How food safety lab increases speed of LC/MS analyses by five times – tripling overall output.
Farm-raised poultry and livestock regularly receive drugs, both licensed and illegal, to protect them from disease and spur their growth. Through ignorance, carelessness or deceit on the part of growers, poultry and livestock prepared for export often contains banned substances or legal drugs at concentrations that exceed maximum allowable European Union levels. The Chemical Surveillance Department (Veterninary Sciences Division) of the Agri-Food and Biosciences Institute (AFBI), a UK-based organisation, tests food of animal origin for residues of both banned substances and licensed veterinary drugs. The department is staffed by approximately 60 scientists analysing around 35,000 samples annually.

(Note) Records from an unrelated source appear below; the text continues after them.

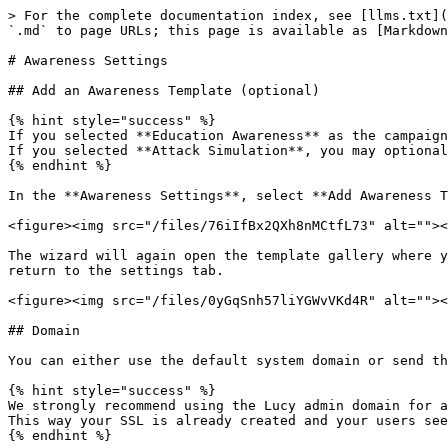
> For the complete documentation index, see [llms.txt](
`.md` to page URLs; this page is available as [Markdown
# Awareness Settings

## Add an Awareness Template (optional)

{% hint style="success" %}

If you selected **Education Awareness** as the campaign
If you selected **Attack Simulation**, you may optional
{% endhint %}

In the **Awareness Settings**, select **Add Awareness T
<figure><img src="/files/76iIfBx2QXh8nMCtfL73" alt=""><
The wizard will again open the template gallery where y
return to the settings tab.

<figure><img src="/files/0yGqSnh57liYGWvVKd4R" alt=""><
## Domain

You can either use the default system domain or send th
{% hint style="success" %}

We strongly recommend using the Lucy admin domain for a
This way your SSL is already created and your users see
{% endhint %}
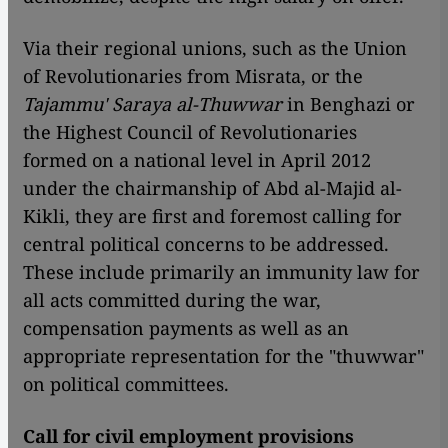
Via their regional unions, such as the Union
of Revolutionaries from Misrata, or the
Tajammu' Saraya al-Thuwwar
in Benghazi or
the Highest Council of Revolutionaries
formed on a national level in April 2012
under the chairmanship of Abd al-Majid al-
Kikli, they are first and foremost calling for
central political concerns to be addressed.
These include primarily an immunity law for
all acts committed during the war,
compensation payments as well as an
appropriate representation for the "thuwwar"
on political committees.
Call for civil employment provisions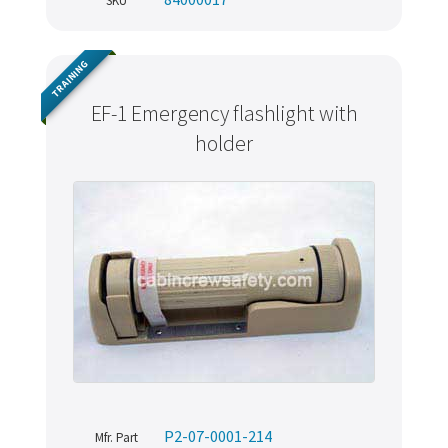
SKU
TRAINING
EF-1 Emergency flashlight with
holder
P2-07-0001-214
Mfr. Part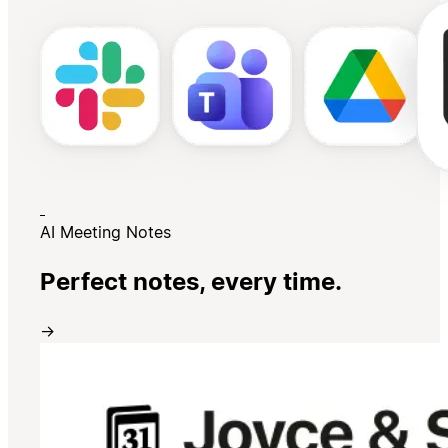
AI Meeting Notes
Perfect notes, every time.
→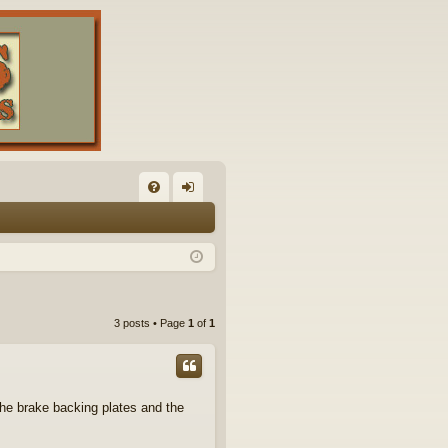
FA
og
Q
in
3 posts • Page
1
of
1
he brake backing plates and the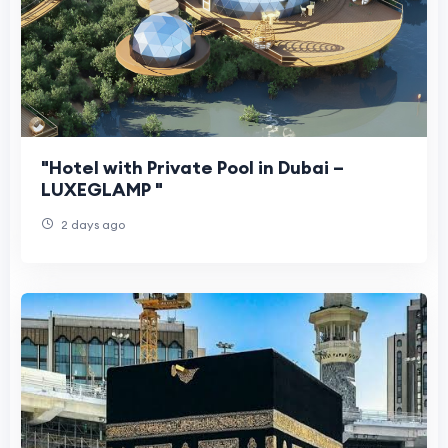
"Hotel with Private Pool in Dubai –
LUXEGLAMP "
2 days ago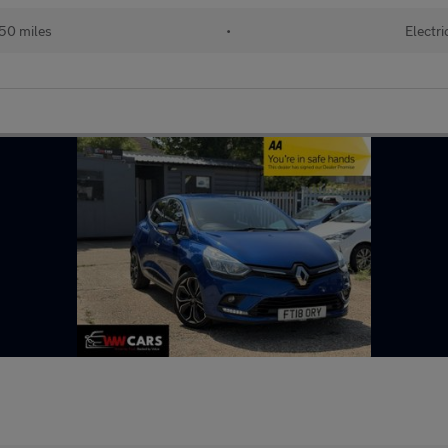
50 miles
•
Electri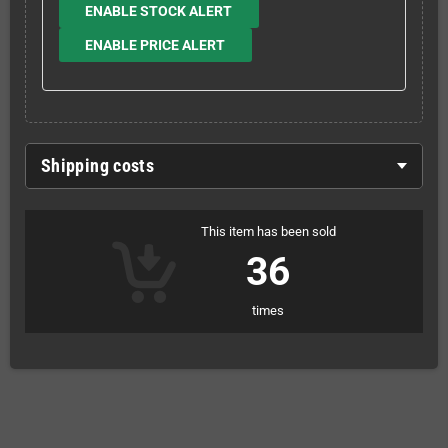
ENABLE STOCK ALERT
ENABLE PRICE ALERT
Shipping costs
This item has been sold
36
times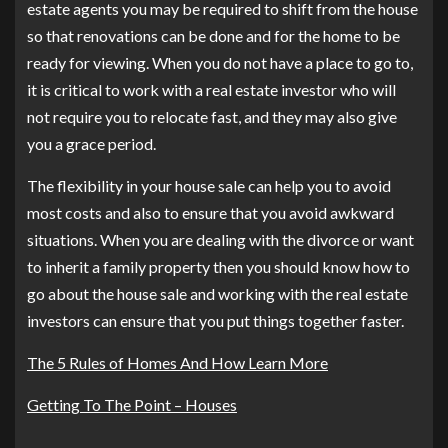
estate agents you may be required to shift from the house
so that renovations can be done and for the home to be
ready for viewing. When you do not have a place to go to,
it is critical to work with a real estate investor who will
not require you to relocate fast, and they may also give
you a grace period.
The flexibility in your house sale can help you to avoid
most costs and also to ensure that you avoid awkward
situations. When you are dealing with the divorce or want
to inherit a family property then you should know how to
go about the house sale and working with the real estate
investors can ensure that you put things together faster.
The 5 Rules of Homes And How Learn More
Getting To The Point – Houses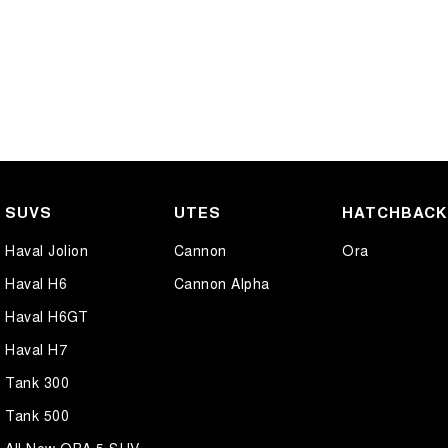
SUVS
UTES
HATCHBAC
Haval Jolion
Cannon
Ora
Haval H6
Cannon Alpha
Haval H6GT
Haval H7
Tank 300
Tank 500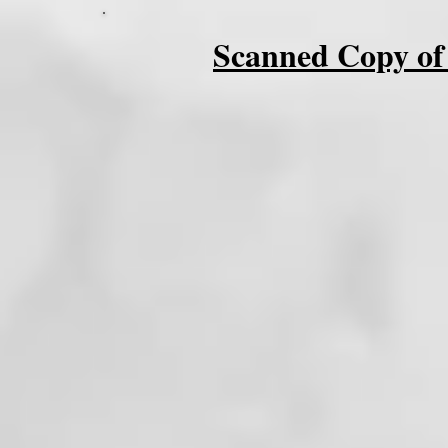
Scanned Copy of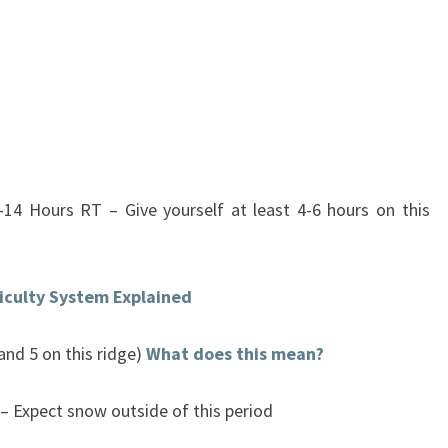
-14 Hours RT – Give yourself at least 4-6 hours on this
ficulty System Explained
 and 5 on this ridge)
What does this mean?
– Expect snow outside of this period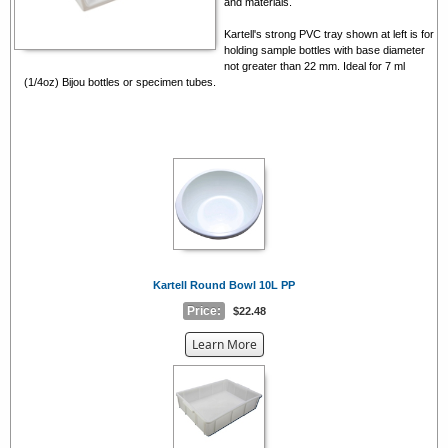
and materials.
Kartell's strong PVC tray shown at left is for
holding sample bottles with base diameter
not greater than 22 mm. Ideal for 7 ml
(1/4oz) Bijou bottles or specimen tubes.
Kartell Round Bowl 10L PP
Price:
$22.48
about
Learn More
the
{0}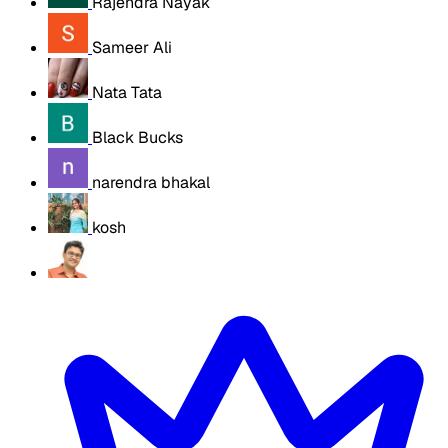
Rajendra Nayak
Sameer Ali
Nata Tata
Black Bucks
narendra bhakal
kosh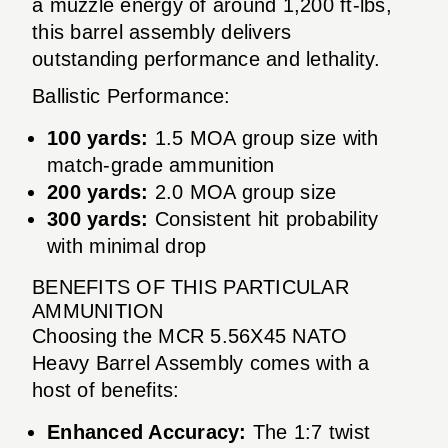
a muzzle energy of around 1,200 ft-lbs,
this barrel assembly delivers
outstanding performance and lethality.
Ballistic Performance:
100 yards:
1.5 MOA group size with
match-grade ammunition
200 yards:
2.0 MOA group size
300 yards:
Consistent hit probability
with minimal drop
BENEFITS OF THIS PARTICULAR
AMMUNITION
Choosing the MCR 5.56X45 NATO
Heavy Barrel Assembly comes with a
host of benefits:
Enhanced Accuracy:
The 1:7 twist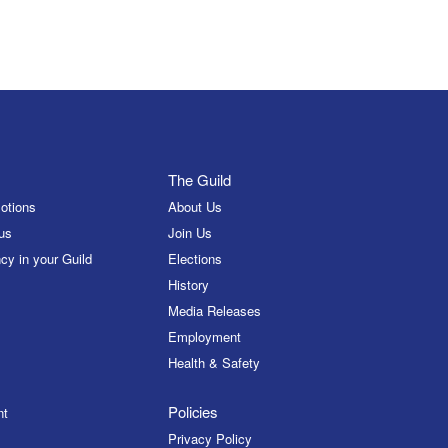
The Guild
otions
About Us
us
Join Us
cy in your Guild
Elections
History
Media Releases
Employment
Health & Safety
Policies
nt
Privacy Policy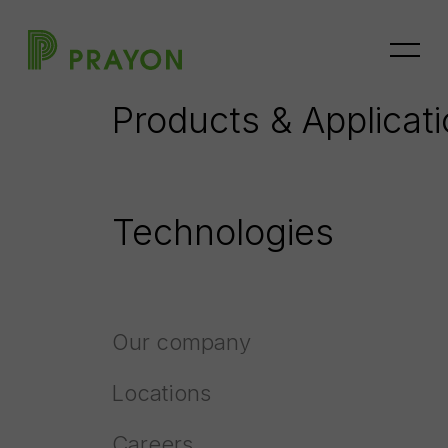
Home
Processes
Fluorine Recovery
Products & Applicat
Fluorine recovery
Technologies
Our company
Locations
Careers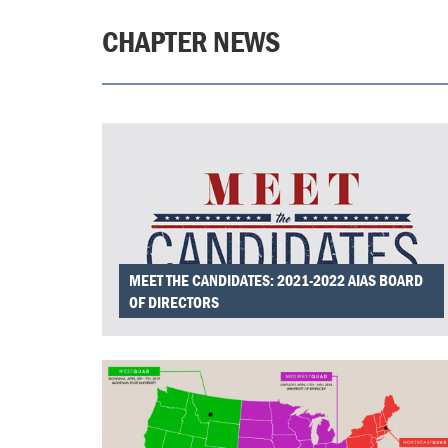
CHAPTER NEWS
MEET THE CANDIDATES: 2021-2022 AIAS BOARD
OF DIRECTORS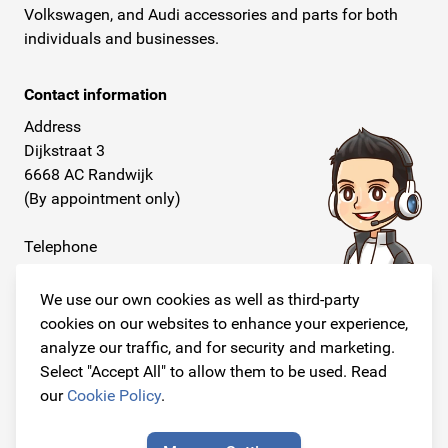
Volkswagen, and Audi accessories and parts for both
individuals and businesses.
Contact information
Address
Dijkstraat 3
6668 AC Randwijk
(By appointment only)
Telephone
+31 26 234 00 50
We use our own cookies as well as third-party
E-mail
cookies on our websites to enhance your experience,
info@originalcarparts.nl
analyze our traffic, and for security and marketing.
Select "Accept All" to allow them to be used. Read
our
Cookie Policy
.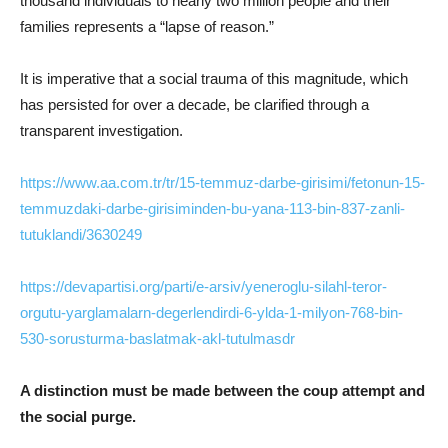
thousand individuals to nearly two million people and their
families represents a “lapse of reason.”
It is imperative that a social trauma of this magnitude, which
has persisted for over a decade, be clarified through a
transparent investigation.
https://www.aa.com.tr/tr/15-temmuz-darbe-girisimi/fetonun-15-
temmuzdaki-darbe-girisiminden-bu-yana-113-bin-837-zanli-
tutuklandi/3630249
https://devapartisi.org/parti/e-arsiv/yeneroglu-silahl-teror-
orgutu-yarglamalarn-degerlendirdi-6-ylda-1-milyon-768-bin-
530-sorusturma-baslatmak-akl-tutulmasdr
A distinction must be made between the coup attempt and
the social purge.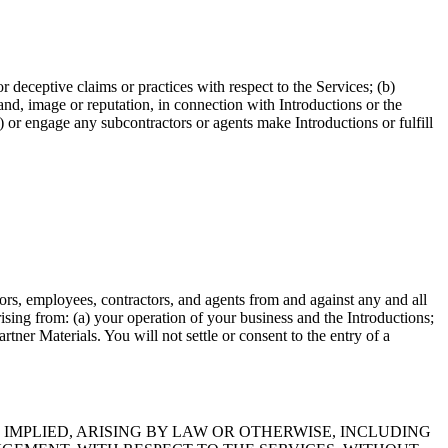
r deceptive claims or practices with respect to the Services; (b)
rand, image or reputation, in connection with Introductions or the
) or engage any subcontractors or agents make Introductions or fulfill
tors, employees, contractors, and agents from and against any and all
arising from: (a) your operation of your business and the Introductions;
tner Materials. You will not settle or consent to the entry of a
IMPLIED, ARISING BY LAW OR OTHERWISE, INCLUDING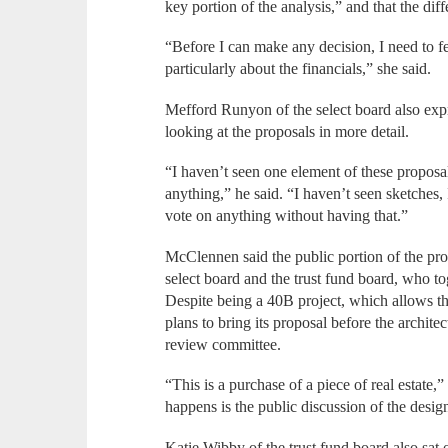
key portion of the analysis,” and that the di
“Before I can make any decision, I need to fe
particularly about the financials,” she said.
Mefford Runyon of the select board also exp
looking at the proposals in more detail.
“I haven’t seen one element of these proposal
anything,” he said. “I haven’t seen sketches, 
vote on anything without having that.”
McClennen said the public portion of the proc
select board and the trust fund board, who to
Despite being a 40B project, which allows th
plans to bring its proposal before the archite
review committee.
“This is a purchase of a piece of real estate
happens is the public discussion of the design
Katie Wibby of the trust fund board also sa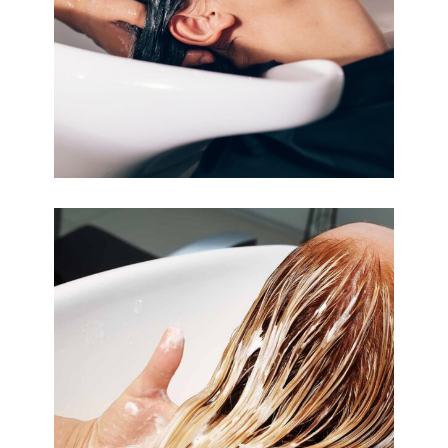
COLORING
BANGS
COLORING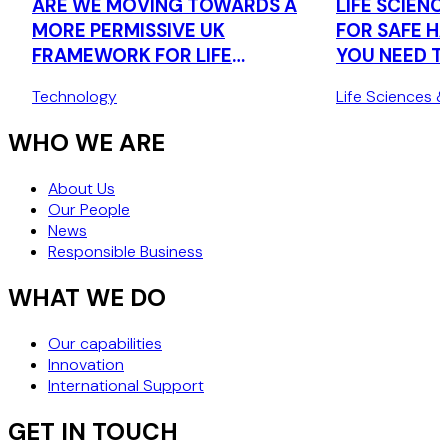
ARE WE MOVING TOWARDS A
LIFE SCIENCE
MORE PERMISSIVE UK
FOR SAFE H
FRAMEWORK FOR LIFE
YOU NEED 
SCIENCES RESEARCH DATA?
THE UK'S 
Technology
Life Sciences 
TRANSFER 
WHO WE ARE
About Us
Our People
News
Responsible Business
WHAT WE DO
Our capabilities
Innovation
International Support
GET IN TOUCH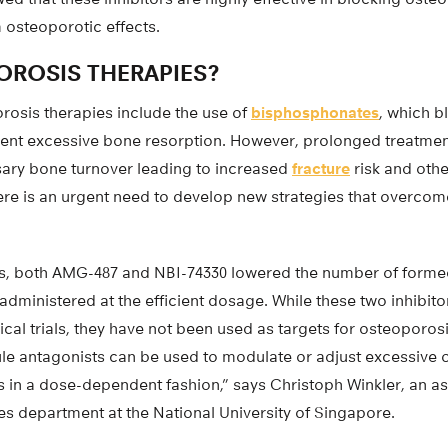
 osteoporotic effects.
ROSIS THERAPIES?
rosis therapies include the use of
bisphosphonates
, which b
event excessive bone resorption. However, prolonged treatmen
sary bone turnover leading to increased
fracture
risk and oth
here is an urgent need to develop new strategies that overcome
s, both AMG-487 and NBI-74330 lowered the number of forme
dministered at the efficient dosage. While these two inhibit
inical trials, they have not been used as targets for osteoporo
le antagonists can be used to modulate or adjust excessive 
s in a dose-dependent fashion,” says Christoph Winkler, an as
es department at the National University of Singapore.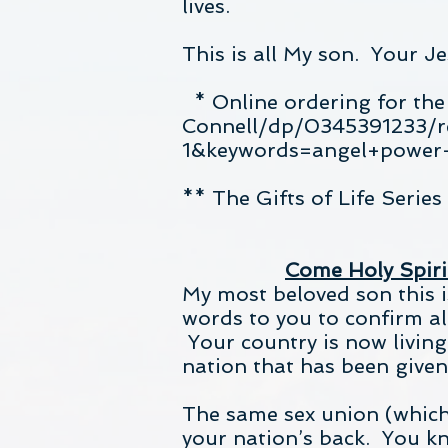
lives.
This is all My son. Your J
* Online ordering for th
Connell/dp/0345391233/
1&keywords=angel+power+
** The Gifts of Life Serie
Come Holy Spirit
My most beloved son this i
words to you to confirm al
Your country is now living
nation that has been given
The same sex union (which 
your nation’s back. You k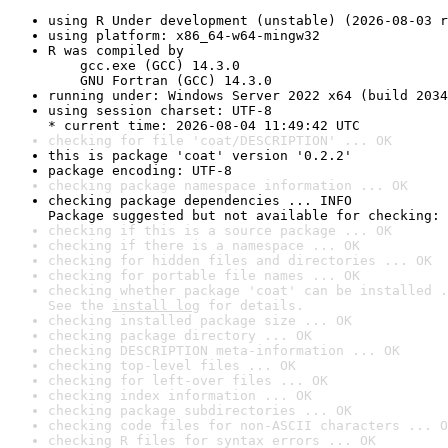
using R Under development (unstable) (2026-08-03 r
using platform: x86_64-w64-mingw32
R was compiled by

    gcc.exe (GCC) 14.3.0

    GNU Fortran (GCC) 14.3.0
running under: Windows Server 2022 x64 (build 2034
using session charset: UTF-8

* current time: 2026-08-04 11:49:42 UTC
checking for file 'coat/DESCRIPTION' ... OK
this is package 'coat' version '0.2.2'
package encoding: UTF-8
checking package namespace information ... OK
checking package dependencies ... INFO

Package suggested but not available for checking: 
checking if this is a source package ... OK
checking if there is a namespace ... OK
checking for hidden files and directories ... OK
checking for portable file names ... OK
checking whether package 'coat' can be installed .
See the 
install log
 for details.
checking installed package size ... OK
checking package directory ... OK
checking DESCRIPTION meta-information ... OK
checking top-level files ... OK
checking for left-over files ... OK
checking index information ... OK
checking package subdirectories ... OK
checking code files for non-ASCII characters ... O
checking R files for syntax errors ... OK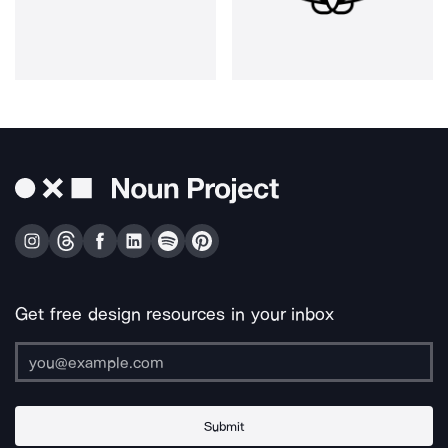
Get free design resources in your inbox
Submit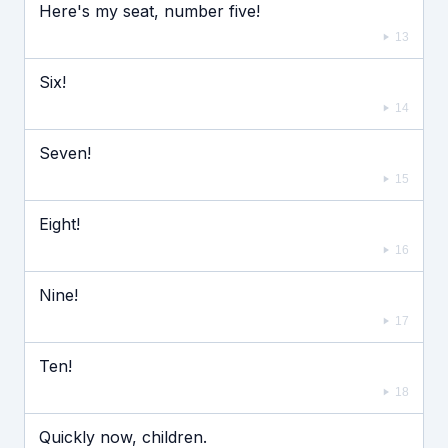
Here's my seat, number five!
13
Six!
14
Seven!
15
Eight!
16
Nine!
17
Ten!
18
Quickly now, children.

EU legislation dictates the identification criteria for confirming the presence of a veterinary drug residue, including the number of transition ions that must be monitored along with tolerances for acceptable ion ratios. The lab presently uses a mix of traditional HPLC instruments configured with a variety of Waters mass spectrometers.
Challenges
As a confirmatory laboratory, speed, sensitivity and accuracy are critically important to the client. The average run time for an HPLC/MS confirmatory method is about 25 minutes. Despite the relatively small number of samples it tests in each batch, the lab must analyze up to 20 standards and quality assurance (QA) samples to confirm the presence or absence of a certain drug. In total, it can take between seven and nine hours to obtain one analytical result. Performing all the requisite QA tests consumes valuable instrument time and makes scheduling difficult and inefficient.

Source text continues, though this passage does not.